Perhaps so. A recent article in Scientific America discusses a study conducted by team of social scientists and ecologists from North Carolina State University which found that children can increase their parents’ level of concern about climate change because, unlike adults, their views on the issue do not generally reflect any entrenched political ideology. The researchers tested how 10-to-14–year-olds’ exposure to climate change coursework might affect, not only the youngsters’ views, but those of their parents. The proposed pass-through effect turned out to be true: teaching a child about the warming climate often raised concerns among parents about the issue.
The two-year research examined parental concern regarding climate change using separated groups – the first group of students received climate education; the second or control group did not. Parental concern about the issue was measured on a 17-point scale from least concerned (–8) to most concerned (+8). Over two years, levels of concern increased among all parents, including those in the control group. But those who engaged in the curriculum with their children showed larger increases and parents who identified as male or conservative more than doubled their level of concern about climate change from relatively unconcerned (–2) to relatively concerned (+2). These results reinforce the need for our schools to incorporate climate change into their curriculum.

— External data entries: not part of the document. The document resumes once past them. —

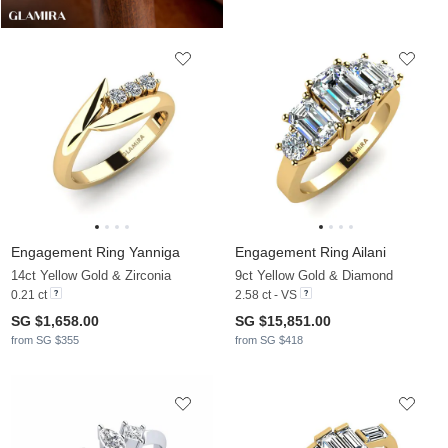
Engagement Ring Yanniga
Engagement Ring Ailani
14ct Yellow Gold & Zirconia
9ct Yellow Gold & Diamond
0.21 ct
2.58 ct - VS
SG $1,658.00
SG $15,851.00
from SG $355
from SG $418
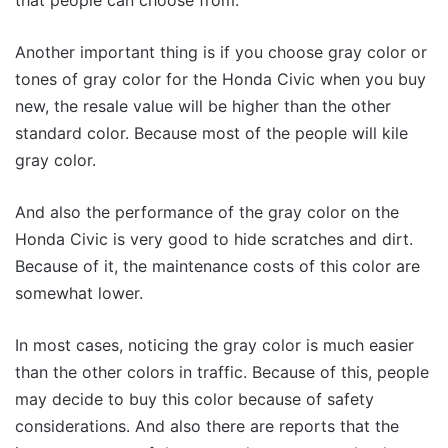
Another important thing is if you choose gray color or
tones of gray color for the Honda Civic when you buy
new, the resale value will be higher than the other
standard color. Because most of the people will kile
gray color.
And also the performance of the gray color on the
Honda Civic is very good to hide scratches and dirt.
Because of it, the maintenance costs of this color are
somewhat lower.
In most cases, noticing the gray color is much easier
than the other colors in traffic. Because of this, people
may decide to buy this color because of safety
considerations. And also there are reports that the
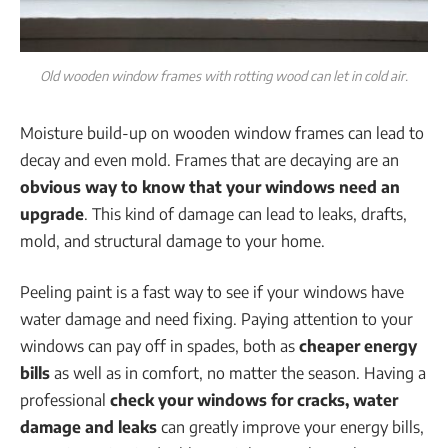
Old wooden window frames with rotting wood can let in cold air.
Moisture build-up on wooden window frames can lead to
decay and even mold. Frames that are decaying are an
obvious way to know that your windows need an
upgrade
. This kind of damage can lead to leaks, drafts,
mold, and structural damage to your home.
Peeling paint is a fast way to see if your windows have
water damage and need fixing. Paying attention to your
windows can pay off in spades, both as
cheaper energy
bills
as well as in comfort, no matter the season. Having a
professional
check your windows for cracks, water
damage and leaks
can greatly improve your energy bills,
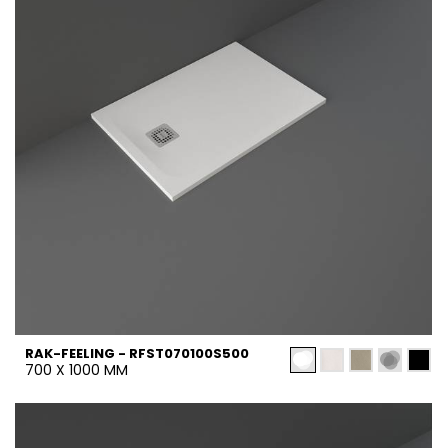
RAK-FEELING - RFST070100S500
700 X 1000 MM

Our youth, as compared with adults, have a unique perspective relative to climate change. Today’s 17-year-old student will be 48 years old in the year 2050. Many adults currently around now, won’t see the year 2050 and don’t understand what our world will be like then. But our youth understands. Bill McKibben, longtime advocate for climate change and author of Falter, recently penned a story published in Time Magazine entitled: Hello From the Year 2050. We Avoided the Worst of Climate Change — But Everything Is Different. It’s a sobering article and I encourage everyone to read it – it seems our youth are well aware of this future.